The Epson didn’t seem to like Pioneer Blu-ray players. I tried it with two of them, the BDP-09FD and the BDP-23FD. On both of them, the images often had a curious intermittent seam from left to right, about one-third of the way down from the top. It was primarily visible when there was vertical motion in the picture. An OPPO and a Marantz player didn’t have this problem, and the Pioneers worked fine with the Mitsubishi and Sony projectors reviewed here. It’s a puzzle, and it may be related to our test sample of the Epson (the first sample went back before I discovered the problem). If you plan to use the projector with a Pioneer player, I’d recommend that you check them together before you write the check.
With no audio on, I often heard a mechanical chuffing noise from the auto iris, but it was very low in level and totally inaudible with the sound running. But I never saw the auto iris operating; the image didn’t pump in any visible way.
While the black bars on 2.35:1 and 4:3 material are clearly visible on the Epson—true of any projector we’ve tested—the Epson’s black level, shadow detail, and overall contrast were excellent. My favorite test scenes for these qualities are in Spider-Man. The establishing shot of OsCorp at the beginning of chapter 3, the night rooftop and street scenes early in chapter 13, and the bridge and cable car sequences in chapter 27 looked velvety rich and dark. Only the warehouse scene at the end of chapter 13 came across as a little grayed out. The relentless darkness of Harry Potter and the Half-Blood Prince was astonishingly well handled. Despite the gloom, I never missed any detail.
Overall detailing is another strength. Seven Years in Tibet may be an early Blu-ray release, but it remains reference quality. Everything in this spectacular transfer is naturally sharp, without a hint of softness. Facial details that you might not want to see (bad makeup in one or two scenes and Brad Pitt’s acne scars) pop out clearly—even with the Super-Resolution feature turned off. But the detail always looks real, never artificial. The Epson wasn’t the crispest looking of the three projectors, but in no way did it have any obvious softness.

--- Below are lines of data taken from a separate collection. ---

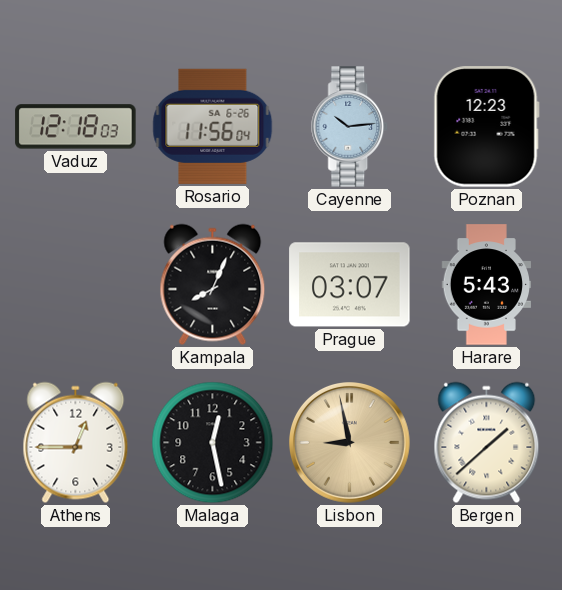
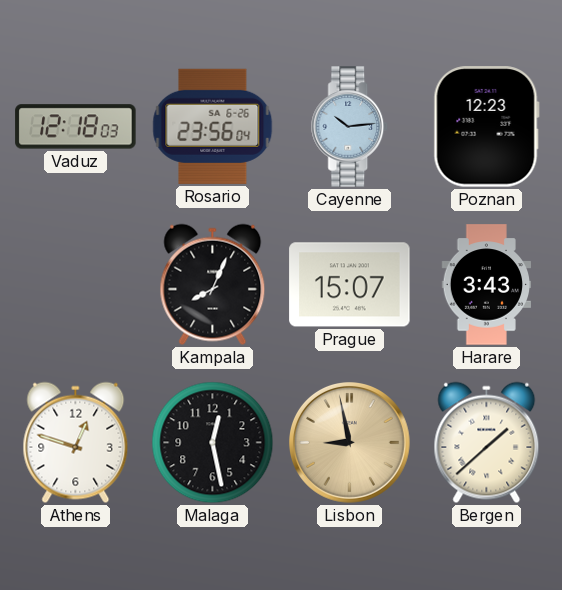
Rosario: 11:56 -> 23:56
Prague: 03:07 -> 15:07
Harare: 5:43 -> 3:43
Athens: 12:45 -> 12:48
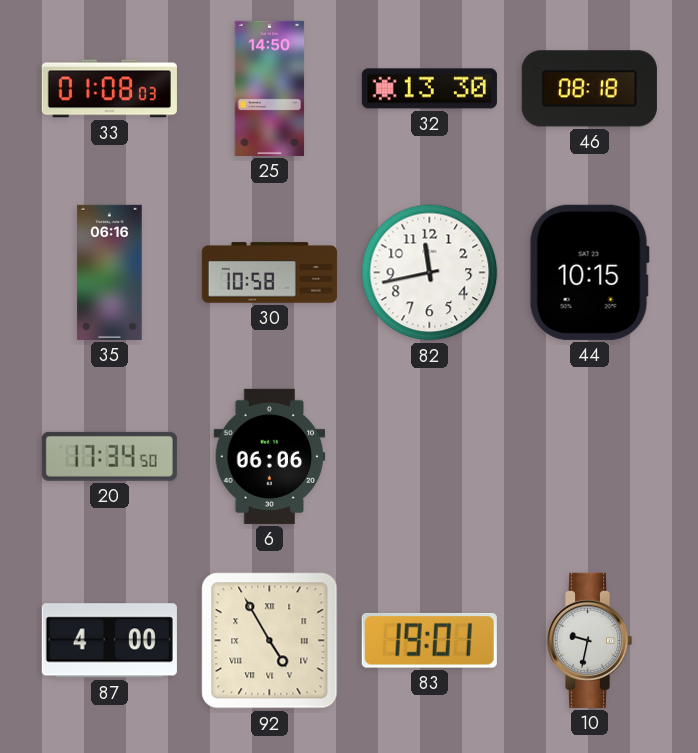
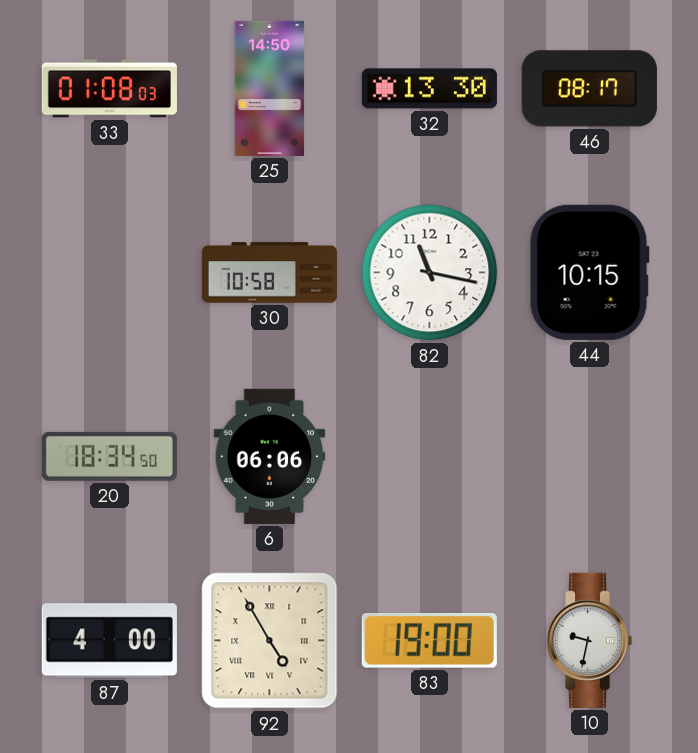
46: 08:18 -> 08:17
35: 06:16 -> none
82: 11:43 -> 11:17
20: 17:34 -> 18:34
83: 19:01 -> 19:00
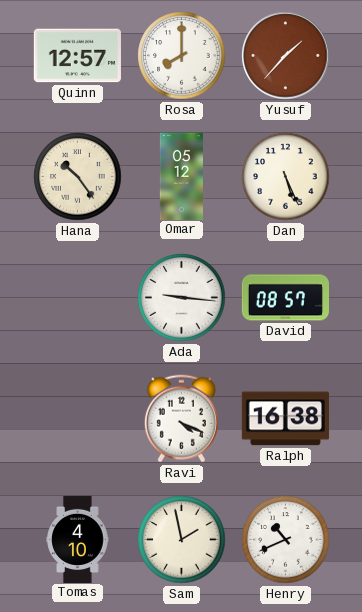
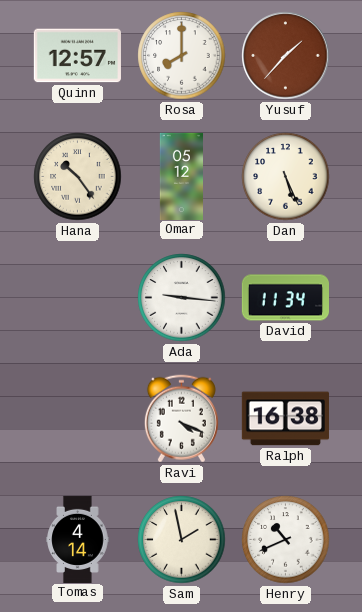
David: 08:57 -> 11:34
Tomas: 4:10 -> 4:14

The color is also beyond criticism. Yes, some discs have a bit of a brownish, sepia look, but this always appeared to be in the source or transfer. With naturally shot material, the colors looked right, including fleshtones and bright green foliage—two sure giveaways of poor color.
It’s hard to imagine anyone being disappointed with this projector. It handles everything beautifully, whether the material is dark and foreboding (Harry Potter and the Half-Blood Prince) or mostly bright (Seven Years in Tibet, Baraka, Up). The Sony did give it a run for the money (more on this in the Sony report), but the Epson didn’t miss a step in any respect. Definitely a Top Pick.